I use it infrequently. I might say that something becomes someone, or doesn't become them, or more seldom I might describe something as becoming or unbecoming. Although I see it now and then in prose, I rarely hear people speak it. I remember being a bit surprised by the film title Death Becomes Her, because I imagined its meaning — and pun — wouldn't be immediately obvious to everyone.
I'm 44 and familiar with the usage, but now that you mention it, I haven't heard that usage in a long time. It's definitely not part of my regular vocabulary. I would say something along the lines of "it looks nice on you" or "it's flattering."
I'm almost 60 and rarely hear or use it when speaking, except in riffs on "conduct unbecoming an officer and a gentleman." IOW, there's often some tongue-in-cheekiness involved. Growing up, I heard it used often esp. by women of my mother's and grandmothers' generations. As applied to clothing ("That dress is so becoming on you" or "Red becomes you"), it seemed to carry a bit of an undercurrent: That dress/color disguises your big nose, pallid complexion, nonexistent waist, etc.
I think of it as a military term "conduct unbecoming an officer".
But yes, I am familiar with the term. I might use it sarcastically; it does have a certain old-fashioned fragrance to it.
Wordnik agrees that "unbecoming" is fading away. (Searching "becoming" is problematic because of the other usages.)
The title of O'Neill's play is Mourning Becomes Electra, not Morning. In my youth (I'm now 75) I found the title unintelligible, but this sense of "become", once learned, I came to like and still occasionally use.
Mourning, not morning. Damn. Thanks for the catch.
I haven't used it recently, but I'm certainly familiar with it and heard it often in my youth (I'm 60-something). I'll try to resurrect it in my own speech--it's a very useful word that deserves to be restored to currency. Does anyone remember the song "Moonlight Becomes You"?

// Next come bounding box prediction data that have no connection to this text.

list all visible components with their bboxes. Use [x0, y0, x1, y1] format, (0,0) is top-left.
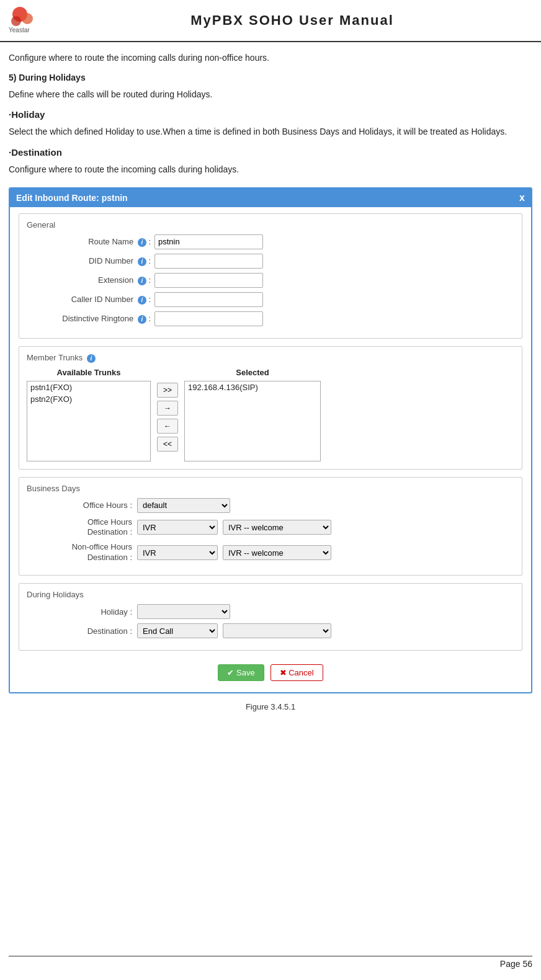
office-hours-label: Office Hours :	[27, 501, 132, 510]
selected-trunks-label: Selected	[236, 368, 269, 377]
trunks-columns: Available Trunks pstn1(FXO) pstn2(FXO) >…	[27, 368, 514, 461]
route-name-info-icon: i	[138, 238, 146, 247]
office-hours-dest-type-select[interactable]: IVR	[137, 520, 218, 535]
business-days-label: Business Days	[27, 484, 514, 493]
edit-inbound-route-dialog: Edit Inbound Route: pstnin x General Rou…	[9, 187, 532, 693]
svg-point-1	[22, 13, 33, 24]
dialog-body: General Route Name i : DID Number i :	[10, 207, 531, 692]
member-trunks-info-icon: i	[87, 354, 96, 363]
svg-text:Yeastar: Yeastar	[9, 27, 30, 33]
dialog-title: Edit Inbound Route: pstnin	[16, 193, 128, 203]
did-number-info-icon: i	[138, 257, 146, 266]
office-hours-dest-row: Office HoursDestination : IVR IVR -- wel…	[27, 517, 514, 538]
main-content: Configure where to route the incoming ca…	[0, 51, 541, 747]
dialog-close-button[interactable]: x	[519, 192, 525, 203]
move-all-right-button[interactable]: >>	[157, 383, 178, 398]
distinctive-ringtone-info-icon: i	[138, 315, 146, 324]
page-footer-wrapper: Page 56	[0, 956, 541, 969]
move-one-right-button[interactable]: →	[157, 401, 178, 416]
did-number-label: DID Number i :	[27, 256, 151, 266]
svg-point-2	[11, 16, 21, 26]
member-trunks-section: Member Trunks i Available Trunks pstn1(F…	[19, 346, 522, 470]
selected-trunks-list[interactable]: 192.168.4.136(SIP)	[184, 381, 321, 461]
general-section: General Route Name i : DID Number i :	[19, 213, 522, 339]
page-title: MyPBX SOHO User Manual	[51, 12, 534, 29]
extension-row: Extension i :	[27, 273, 514, 288]
dialog-footer: Save Cancel	[19, 658, 522, 684]
during-holidays-section: During Holidays Holiday : Destination : …	[19, 583, 522, 651]
list-item[interactable]: pstn2(FXO)	[27, 393, 150, 405]
caller-id-label: Caller ID Number i :	[27, 295, 151, 305]
distinctive-ringtone-label: Distinctive Ringtone i :	[27, 314, 151, 324]
section5-heading: 5) During Holidays	[9, 71, 532, 84]
holiday-field-label: Holiday :	[27, 607, 132, 617]
move-all-left-button[interactable]: <<	[157, 437, 178, 452]
member-trunks-label: Member Trunks i	[27, 353, 514, 363]
trunk-transfer-buttons: >> → ← <<	[151, 383, 184, 452]
caller-id-info-icon: i	[138, 296, 146, 305]
available-trunks-label: Available Trunks	[57, 368, 121, 377]
holiday-destination-row: Destination : End Call	[27, 623, 514, 638]
during-holidays-label: During Holidays	[27, 590, 514, 599]
holiday-row: Holiday :	[27, 604, 514, 619]
list-item[interactable]: 192.168.4.136(SIP)	[185, 381, 320, 393]
yeastar-logo: Yeastar	[7, 5, 51, 36]
route-name-label: Route Name i :	[27, 237, 151, 247]
figure-caption: Figure 3.4.5.1	[9, 702, 532, 711]
caller-id-input[interactable]	[154, 292, 263, 307]
holiday-select[interactable]	[137, 604, 230, 619]
header: Yeastar MyPBX SOHO User Manual	[0, 0, 541, 42]
office-hours-dest-value-select[interactable]: IVR -- welcome	[223, 520, 331, 535]
caller-id-row: Caller ID Number i :	[27, 292, 514, 307]
distinctive-ringtone-row: Distinctive Ringtone i :	[27, 311, 514, 326]
non-office-hours-dest-row: Non-office HoursDestination : IVR IVR --…	[27, 542, 514, 563]
dialog-titlebar: Edit Inbound Route: pstnin x	[10, 189, 531, 207]
move-one-left-button[interactable]: ←	[157, 419, 178, 434]
did-number-row: DID Number i :	[27, 254, 514, 269]
available-trunks-col: Available Trunks pstn1(FXO) pstn2(FXO)	[27, 368, 151, 461]
holiday-para: Select the which defined Holiday to use.…	[9, 125, 532, 138]
route-name-row: Route Name i :	[27, 234, 514, 249]
business-days-section: Business Days Office Hours : default Off…	[19, 477, 522, 576]
extension-label: Extension i :	[27, 275, 151, 285]
destination-heading: ·Destination	[9, 145, 532, 160]
cancel-button[interactable]: Cancel	[270, 664, 323, 681]
office-hours-row: Office Hours : default	[27, 498, 514, 513]
holiday-destination-label: Destination :	[27, 626, 132, 636]
general-label: General	[27, 220, 514, 229]
office-hours-select[interactable]: default	[137, 498, 230, 513]
extension-info-icon: i	[138, 277, 146, 285]
non-office-dest-type-select[interactable]: IVR	[137, 545, 218, 560]
section5-para: Define where the calls will be routed du…	[9, 87, 532, 101]
save-button[interactable]: Save	[218, 664, 264, 681]
distinctive-ringtone-input[interactable]	[154, 311, 263, 326]
page-number: Page 56	[9, 959, 532, 969]
selected-trunks-col: Selected 192.168.4.136(SIP)	[184, 368, 321, 461]
destination-para: Configure where to route the incoming ca…	[9, 163, 532, 176]
extension-input[interactable]	[154, 273, 263, 288]
route-name-input[interactable]	[154, 234, 263, 249]
non-office-dest-value-select[interactable]: IVR -- welcome	[223, 545, 331, 560]
office-hours-dest-label: Office HoursDestination :	[27, 517, 132, 538]
non-office-dest-label: Non-office HoursDestination :	[27, 542, 132, 563]
available-trunks-list[interactable]: pstn1(FXO) pstn2(FXO)	[27, 381, 151, 461]
holiday-heading: ·Holiday	[9, 107, 532, 122]
list-item[interactable]: pstn1(FXO)	[27, 381, 150, 393]
did-number-input[interactable]	[154, 254, 263, 269]
para-non-office: Configure where to route the incoming ca…	[9, 51, 532, 65]
holiday-dest-type-select[interactable]: End Call	[137, 623, 218, 638]
holiday-dest-value-select[interactable]	[223, 623, 331, 638]
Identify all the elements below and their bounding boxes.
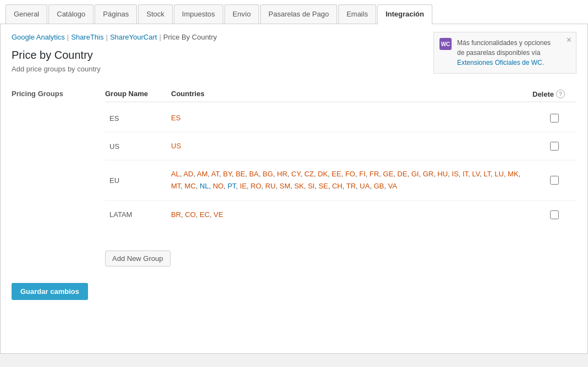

I know this usage of the word only because my mother and grandmother used it, generally as "that's unbecoming" if a piece of clothing wasn't flattering or if I wasn't behaving in a very ladylike manner. Haven't heard it elsewhere.
At 29, I'm familiar with this usage, but I don't hear it much. I hear "flattering" much more frequently than "becoming" to convey something a little more serious or formal than "looks cute on you."